Instructions to follow.
Although the records contain pictures, only their text should be repeated, exactly as it stands.

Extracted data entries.
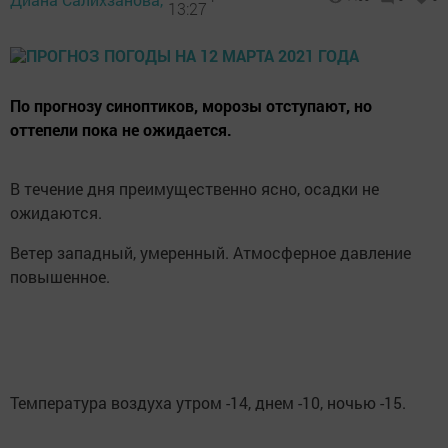
13:27
По прогнозу синоптиков, морозы отступают, но
оттепели пока не ожидается.
В течение дня преимущественно ясно, осадки не
ожидаются.
Ветер западный, умеренный. Атмосферное давление
повышенное.
Температура воздуха утром -14, днем -10, ночью -15.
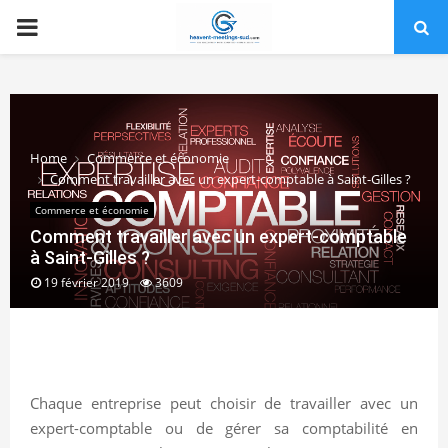
PRIMARY
MENU
Home
Commerce et économie
Comment travailler avec un expert-comptable à Saint-Gilles ?
Commerce et économie
Comment travailler avec un expert-comptable
à Saint-Gilles ?
19 février 2019
3609
Chaque entreprise peut choisir de travailler avec un
expert-comptable ou de gérer sa comptabilité en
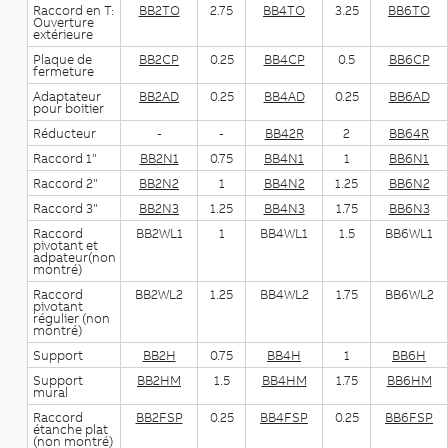
Raccord en T:
BB2TO
2.75
BB4TO
3.25
BB6TO
Ouverture
extérieure
Plaque de
BB2CP
0.25
BB4CP
0.5
BB6CP
fermeture
Adaptateur
BB2AD
0.25
BB4AD
0.25
BB6AD
pour boitier
Réducteur
-
-
BB42R
2
BB64R
Raccord 1"
BB2N1
0.75
BB4N1
1
BB6N1
Raccord 2"
BB2N2
1
BB4N2
1.25
BB6N2
Raccord 3"
BB2N3
1.25
BB4N3
1.75
BB6N3
Raccord
BB2WL1
1
BB4WL1
1.5
BB6WL1
pivotant et
adpateur(non
montré)
Raccord
BB2WL2
1.25
BB4WL2
1.75
BB6WL2
pivotant
régulier (non
montré)
Support
BB2H
0.75
BB4H
1
BB6H
Support
BB2HM
1.5
BB4HM
1.75
BB6HM
mural
Raccord
BB2FSP
0.25
BB4FSP
0.25
BB6FSP
étanche plat
(non montré)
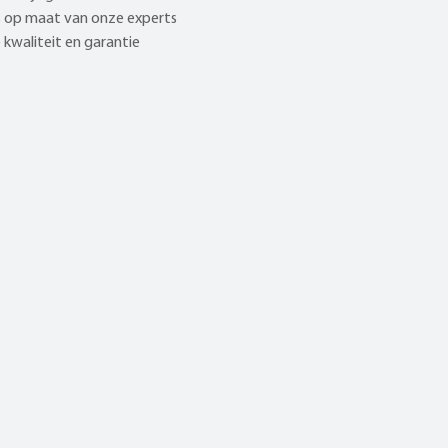
 op maat van onze experts
kwaliteit en garantie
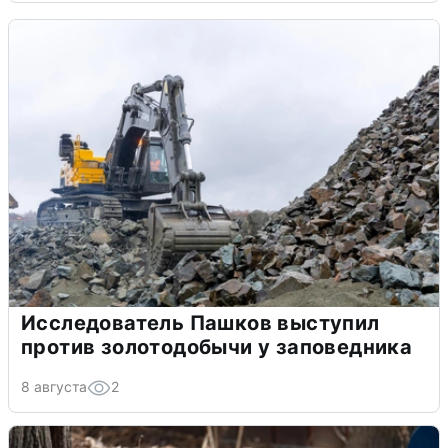
Исследователь Пашков выступил
против золотодобычи у заповедника
8 августа
2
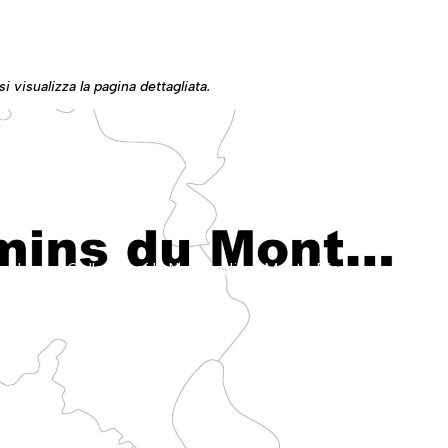
i visualizza la pagina dettagliata.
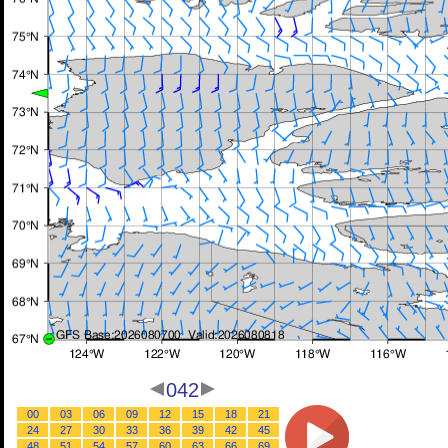
042
00
03
06
09
12
15
18
21
24
27
30
33
36
39
42
45
48
51
54
57
60
63
66
69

Response to the task.
13:27
По прогнозу синоптиков, морозы отступают, но
оттепели пока не ожидается.
В течение дня преимущественно ясно, осадки не
ожидаются.
Ветер западный, умеренный. Атмосферное давление
повышенное.
Температура воздуха утром -14, днем -10, ночью -15.
PRIMARY
MENU
Home
Commerce et économie
Comment travailler avec un expert-comptable à Saint-Gilles ?
Commerce et économie
Comment travailler avec un expert-comptable
à Saint-Gilles ?
19 février 2019
3609
Chaque entreprise peut choisir de travailler avec un
expert-comptable ou de gérer sa comptabilité en
Raccord en T:
BB2TO
2.75
BB4TO
3.25
BB6TO
Ouverture
extérieure
Plaque de
BB2CP
0.25
BB4CP
0.5
BB6CP
fermeture
Adaptateur
BB2AD
0.25
BB4AD
0.25
BB6AD
pour boitier
Réducteur
-
-
BB42R
2
BB64R
Raccord 1"
BB2N1
0.75
BB4N1
1
BB6N1
Raccord 2"
BB2N2
1
BB4N2
1.25
BB6N2
Raccord 3"
BB2N3
1.25
BB4N3
1.75
BB6N3
Raccord
BB2WL1
1
BB4WL1
1.5
BB6WL1
pivotant et
adpateur(non
montré)
Raccord
BB2WL2
1.25
BB4WL2
1.75
BB6WL2
pivotant
régulier (non
montré)
Support
BB2H
0.75
BB4H
1
BB6H
Support
BB2HM
1.5
BB4HM
1.75
BB6HM
mural
Raccord
BB2FSP
0.25
BB4FSP
0.25
BB6FSP
étanche plat
(non montré)
 op maat van onze experts
kwaliteit en garantie
Исследователь Пашков выступил
против золотодобычи у заповедника
8 августа
2
i visualizza la pagina dettagliata.
042
00
03
06
09
12
15
18
21
24
27
30
33
36
39
42
45
48
51
54
57
60
63
66
69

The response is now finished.